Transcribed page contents
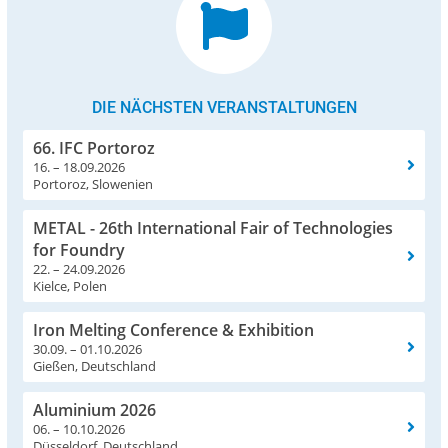
DIE NÄCHSTEN VERANSTALTUNGEN
66. IFC Portoroz
16. – 18.09.2026
Portoroz, Slowenien
METAL - 26th International Fair of Technologies
for Foundry
22. – 24.09.2026
Kielce, Polen
Iron Melting Conference & Exhibition
30.09. – 01.10.2026
Gießen, Deutschland
Aluminium 2026
06. – 10.10.2026
Düsseldorf, Deutschland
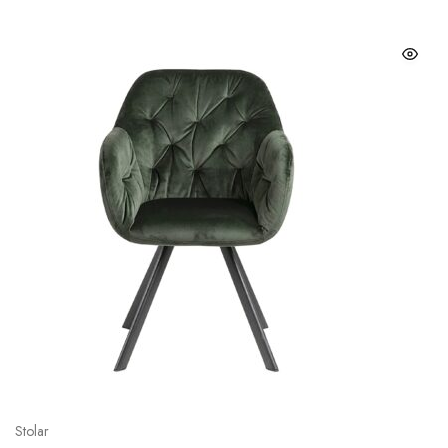
Stolar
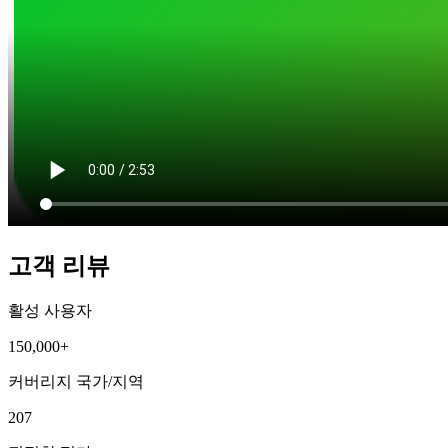
고객 리뷰
활성 사용자
150,000+
커버리지 국가/지역
207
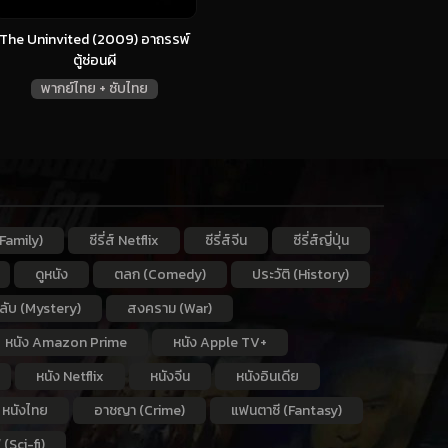
The Uninvited (2009) อาถรรพ์
ตู้ซ่อนผี
พากย์ไทย + ซับไทย
Family)
ซีรี่ส์ Netflix
ซีรี่ส์จีน
ซีรี่ส์ญี่ปุ่น
ดูหนัง
ตลก (Comedy)
ประวัติ (History)
กลับ (Mystery)
สงคราม (War)
หนัง Amazon Prime
หนัง Apple TV+
หนัง Netflix
หนังจีน
หนังอินเดีย
หนังไทย
อาชญา (Crime)
แฟนตาซี (Fantasy)
 (Sci-fi)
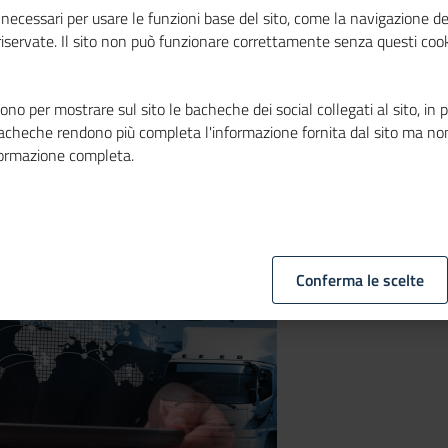
necessari per usare le funzioni base del sito, come la navigazione de
 riservate. Il sito non può funzionare correttamente senza questi cook
no per mostrare sul sito le bacheche dei social collegati al sito, in 
bacheche rendono più completa l'informazione fornita dal sito ma no
formazione completa.
Conferma le scelte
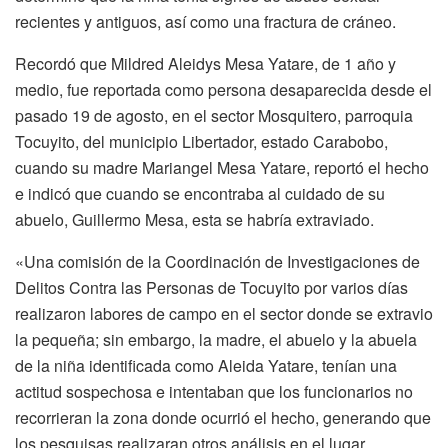
recientes y antiguos, así como una fractura de cráneo.
Recordó que Mildred Aleidys Mesa Yatare, de 1 año y
medio, fue reportada como persona desaparecida desde el
pasado 19 de agosto, en el sector Mosquitero, parroquia
Tocuyito, del municipio Libertador, estado Carabobo,
cuando su madre Mariangel Mesa Yatare, reportó el hecho
e indicó que cuando se encontraba al cuidado de su
abuelo, Guillermo Mesa, esta se habría extraviado.
«Una comisión de la Coordinación de Investigaciones de
Delitos Contra las Personas de Tocuyito por varios días
realizaron labores de campo en el sector donde se extravio
la pequeña; sin embargo, la madre, el abuelo y la abuela
de la niña identificada como Aleida Yatare, tenían una
actitud sospechosa e intentaban que los funcionarios no
recorrieran la zona donde ocurrió el hecho, generando que
los pesquisas realizaran otros análisis en el lugar,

### Exercise requirements
Work through the records line by line, and once you reach the final line, report only how many held "hecho".

### Your response
2